Not rebasing does not affect reviewing a branch in the least, unless your diff software is seriously broken.
Comparing a branch to trunk shoudl only shows the actual difference. That you merged trunk multiple times shoudl have zero bearing.
The only way it could ever confuse anyone is if they review every commit and somehow fail to pass over merge commits.
The single most aggravating thing in git are its self-appointed super-users who /almost always/ properly use its power until one day they don't. Then they make life miserable for everyone else while we all "just wait, I'm fixing it".
Feature branches really should be rebased to have clean self-contained logical commits prior to merging, and this goes beyond just making it easier to review (although that is an important point). It's good git hygiene!
No individual commit should break the build; one reason is to keep git-bisect working well for future users bug-hunting, without getting stopped because someone didn't keep the commits on their dev branch clean prior to merging (N.B., a maintainer should also reject such PRs). And keeping commits clean usually means needing to rebase occasionally to organize the commits.
And each commit should be reviewed individually, in addition to the whole of the branch / PR.
Not to mention that each commit should be logically laid out, with well-defined changes and well-written commit messages. This usually means needing to rebase a branch when developing non-trivial features or bug fixes, to fold in review feedback.

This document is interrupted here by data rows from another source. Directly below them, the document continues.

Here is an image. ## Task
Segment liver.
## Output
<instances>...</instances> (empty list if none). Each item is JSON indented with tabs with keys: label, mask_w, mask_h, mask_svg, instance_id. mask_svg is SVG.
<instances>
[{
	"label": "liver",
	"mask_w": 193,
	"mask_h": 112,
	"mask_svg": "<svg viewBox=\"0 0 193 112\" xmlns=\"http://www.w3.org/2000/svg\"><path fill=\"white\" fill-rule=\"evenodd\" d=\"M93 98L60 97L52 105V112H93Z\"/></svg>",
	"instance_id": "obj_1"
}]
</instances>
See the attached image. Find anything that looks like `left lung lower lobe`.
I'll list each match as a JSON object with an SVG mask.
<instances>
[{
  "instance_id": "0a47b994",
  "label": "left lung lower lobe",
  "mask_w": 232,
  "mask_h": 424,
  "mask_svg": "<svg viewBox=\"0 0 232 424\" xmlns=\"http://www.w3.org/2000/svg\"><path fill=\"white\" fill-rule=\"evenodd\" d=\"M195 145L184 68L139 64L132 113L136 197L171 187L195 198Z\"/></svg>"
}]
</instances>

But as mentioned elsewhere, generally on feature / dev branches, the expectation is that the commits are unstable, subject to change, and should not be built upon (without prior coordination, at least).

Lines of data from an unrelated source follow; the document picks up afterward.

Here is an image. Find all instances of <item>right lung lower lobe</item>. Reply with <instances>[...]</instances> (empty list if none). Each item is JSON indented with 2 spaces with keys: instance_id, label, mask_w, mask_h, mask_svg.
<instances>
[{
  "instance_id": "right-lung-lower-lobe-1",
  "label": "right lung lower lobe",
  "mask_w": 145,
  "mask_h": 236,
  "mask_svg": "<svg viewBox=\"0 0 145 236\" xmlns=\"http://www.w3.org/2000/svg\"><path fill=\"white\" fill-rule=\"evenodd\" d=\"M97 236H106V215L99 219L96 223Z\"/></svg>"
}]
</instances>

Master and stable release branches, on the other hand, should never change or be rebased.
Absolutely. Personally, I like to spam commits while I'm developing, just to make sure I keep track of what I've done while I'm iterating, but none of this is relevant to the final merge. Any individual commit on my feature branch may not even compile, but when that feature is applied to master, I want it to be a clean atomic commit that can easily be reverted or applied to other branches.
1. I didn't say this affects branch diffing, but rather trawling through history on a single branch.

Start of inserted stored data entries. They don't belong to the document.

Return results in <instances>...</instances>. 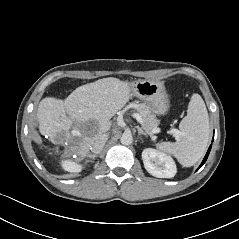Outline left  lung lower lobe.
I'll return each instance as SVG.
<instances>
[{"instance_id":"1","label":"left lung lower lobe","mask_w":239,"mask_h":239,"mask_svg":"<svg viewBox=\"0 0 239 239\" xmlns=\"http://www.w3.org/2000/svg\"><path fill=\"white\" fill-rule=\"evenodd\" d=\"M211 147H212V145H210V147H209V149H208V151H207V153H206V155H205V157H204V159H203L201 165L199 166V168L206 162V160H207V158H208V155H209V153H210ZM199 168H198V169H199Z\"/></svg>"}]
</instances>
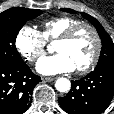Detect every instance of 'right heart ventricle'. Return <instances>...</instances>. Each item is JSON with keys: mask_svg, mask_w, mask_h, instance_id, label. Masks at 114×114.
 <instances>
[{"mask_svg": "<svg viewBox=\"0 0 114 114\" xmlns=\"http://www.w3.org/2000/svg\"><path fill=\"white\" fill-rule=\"evenodd\" d=\"M77 18L70 16H58L46 20L41 25V35L45 41H53L63 34L69 27L80 23Z\"/></svg>", "mask_w": 114, "mask_h": 114, "instance_id": "e07e8e85", "label": "right heart ventricle"}]
</instances>
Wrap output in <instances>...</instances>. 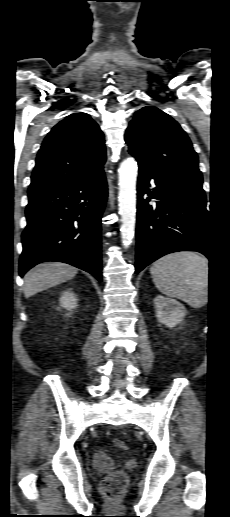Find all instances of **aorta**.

2. "self-appointed super-users [...] [who break everything]" is a strawman and borderline ad-hominem. If you follow the guidelines I put forth, there won't be any issues collaborating with others.
Also, as a general note, it's actually very difficult to completely destroy information that's been committed at some point. If you're really running into issues with this, don't let fear direct you away from enjoying the greatest features of git. Experiment! Keep trying. Read a good git book (https://git-scm.com/book/en/v2). And learn to use the reflog. Everything you've committed is backed up for a long time even if you've removed all named references to those commits.
> I didn't say this affects branch diffing, but rather trawling through history on a single branch.
Exactly. What's the point of all the "oops, a typo" or "applying code review remarks, part III" commits. Just rewrite. This is the workflow you get eg. with Gerrit.
I strongly disagree. Git rebase is a very useful command, but of course you need to know what you are doing. Git becomes very weird if you try to avoid its core concepts... as far as I'm concerned, use rebase, get yourself cut (or better yet, learn about it before using it) and try not to repeat mistakes.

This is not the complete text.